4. Since the star that produced the Crab Nebula involved a supernova, it must have

been an intermediate-mass star. An intermediate-mass star begins as a cloud of gas

and dust, progresses to form an intermediate-mass star, and eventually forms a

supergiant star before exploding as a supernova and forming a neutron star.

5. Each type of EMR yields unique information about the Crab Nebula. By using as many

types of EMR as possible, scientists obtain a much richer collection of data than if they

studied the Crab Nebula using only one type of radiation.

6. a. The success of an agricultural economy depends upon obtaining the optimal

harvest of the crops that are planted. It is important to know the best times of the year

to plant the seeds, when to expect the seasonal rains, and when to harvest.
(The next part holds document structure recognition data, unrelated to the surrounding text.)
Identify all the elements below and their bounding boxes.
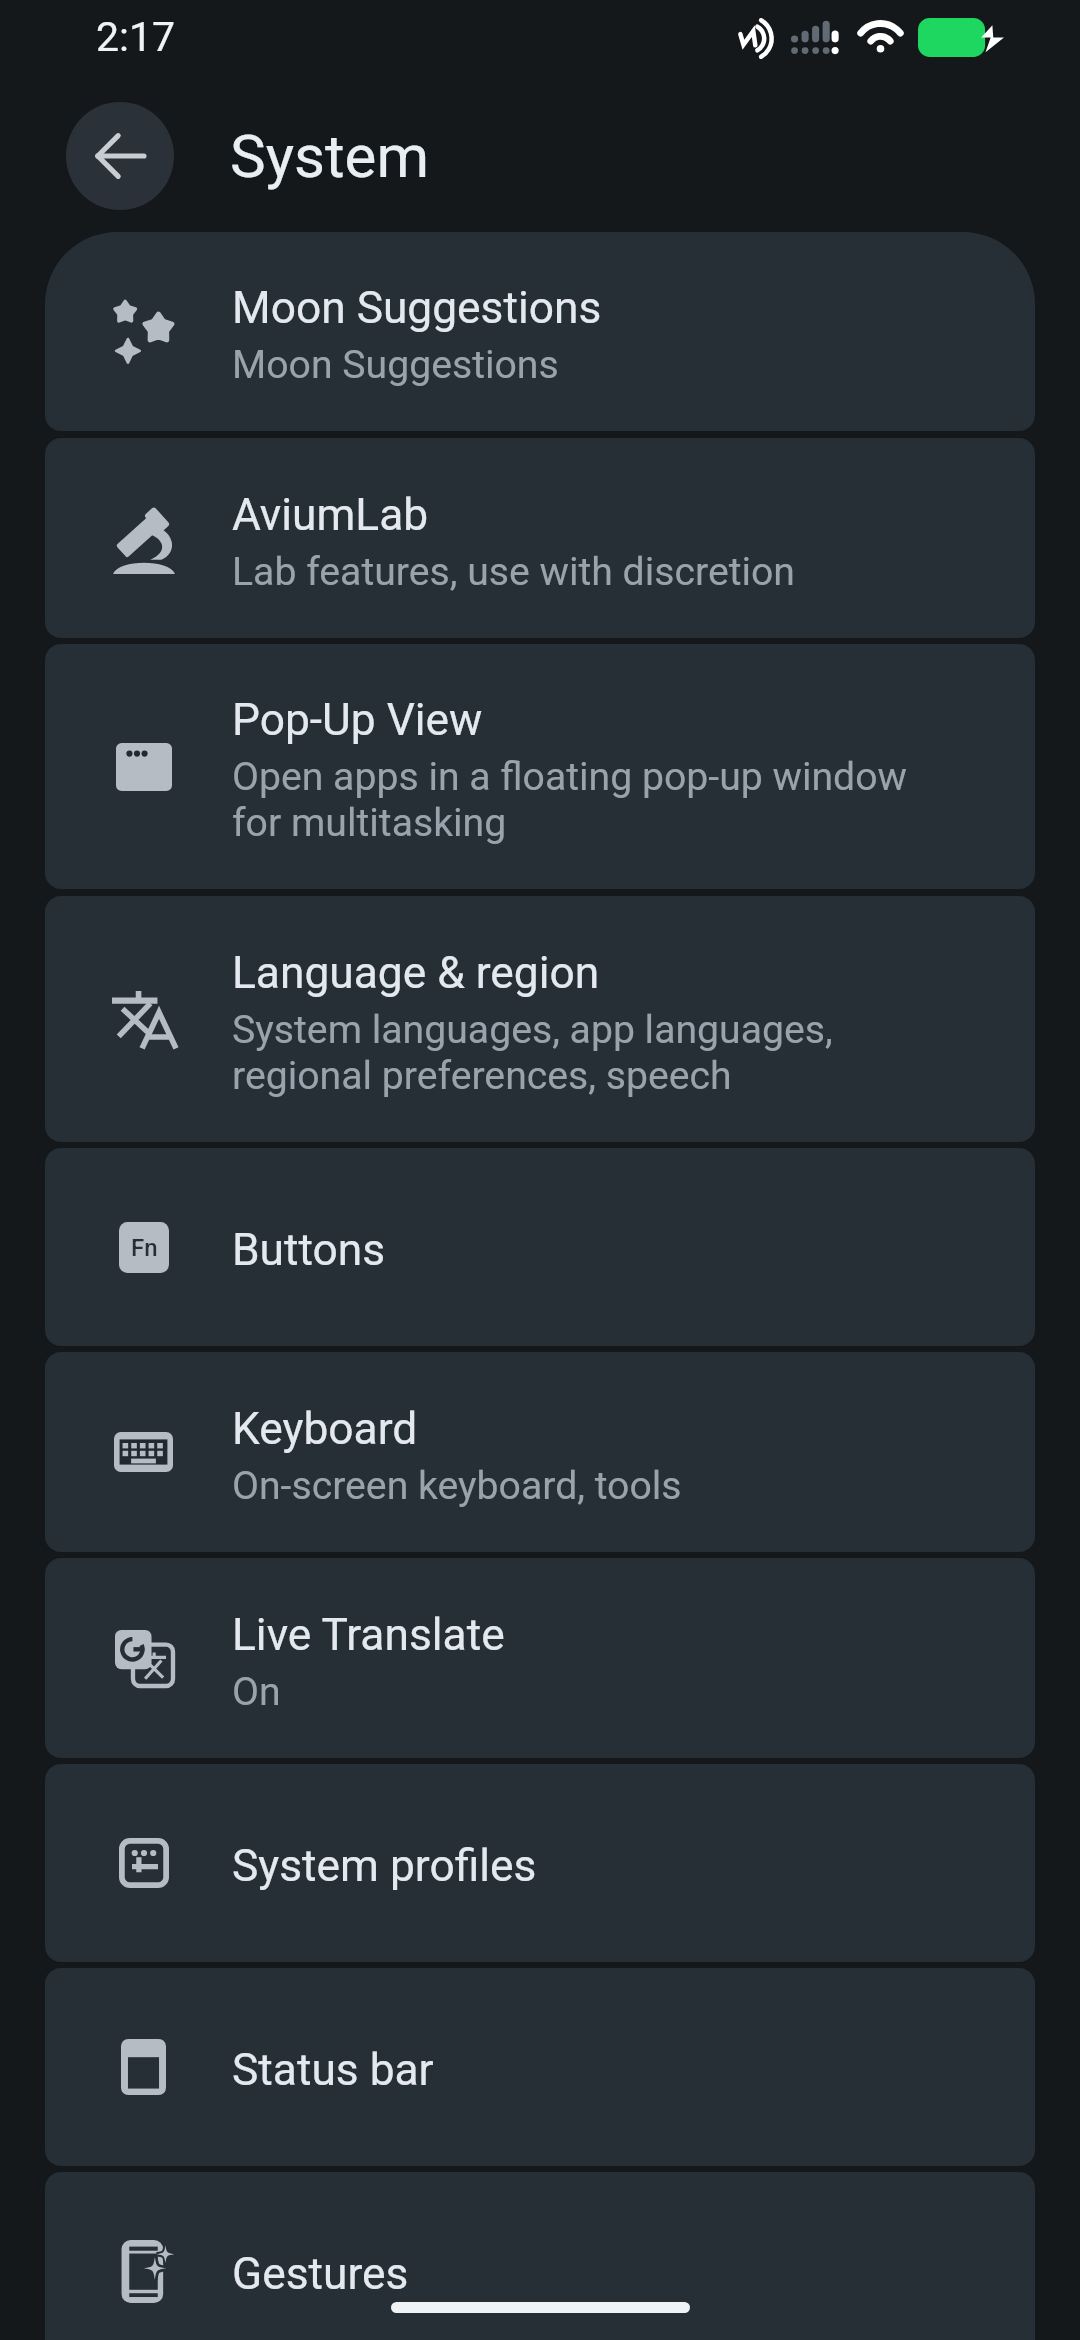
button[interactable]: Back [66, 102, 174, 210]
staticText: Gestures [232, 2248, 409, 2300]
button[interactable]: Status bar [45, 1968, 1035, 2166]
staticText: System languages, app languages, regiona… [232, 1006, 833, 1098]
staticText: AviumLab [232, 489, 429, 541]
staticText: System profiles [232, 1840, 537, 1892]
button[interactable]: AviumLab [45, 438, 1035, 638]
staticText: Lab features, use with discretion [232, 548, 796, 594]
button[interactable]: Keyboard [45, 1352, 1035, 1552]
staticText: Moon Suggestions [232, 282, 602, 334]
staticText: Status bar [232, 2044, 434, 2096]
button[interactable]: Gestures [45, 2172, 1035, 2340]
staticText: Fn [131, 1234, 158, 1262]
staticText: Open apps in a floating pop-up window fo… [232, 753, 907, 845]
button[interactable]: Live Translate [45, 1558, 1035, 1758]
button[interactable]: Pop-Up View [45, 644, 1035, 889]
staticText: System [230, 121, 430, 191]
button[interactable]: Moon Suggestions [45, 232, 1035, 431]
staticText: Live Translate [232, 1609, 505, 1661]
button[interactable]: Language & region [45, 896, 1035, 1142]
staticText: Keyboard [232, 1403, 418, 1455]
button[interactable]: Fn [45, 1148, 1035, 1346]
staticText: Language & region [232, 947, 600, 999]
staticText: Pop-Up View [232, 694, 483, 746]
staticText: On-screen keyboard, tools [232, 1462, 682, 1508]
staticText: Buttons [232, 1224, 386, 1276]
staticText: Moon Suggestions [232, 341, 559, 387]
button[interactable]: System profiles [45, 1764, 1035, 1962]
staticText: 2:17 [96, 13, 176, 61]
staticText: On [232, 1668, 281, 1714]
Astronomical observations could have provided the ancient Pueblo People (Anasazi)

with an accurate way to keep track of these key periods in the growing season.

b. Given that astronomical observations may have played an important role in their

agricultural economy, it is likely that they were already routinely looking up to the night

sky. It is also likely that the events in the sky were taken quite seriously as their survival

was linked to their ability to record and track changes in the positions of constellations.

However, unlike everyday occurrences, this astronomical event would have been a

truly amazing sight, something completely out of the ordinary. Given these

circumstances, it seems only natural to make a record of such an unusual event.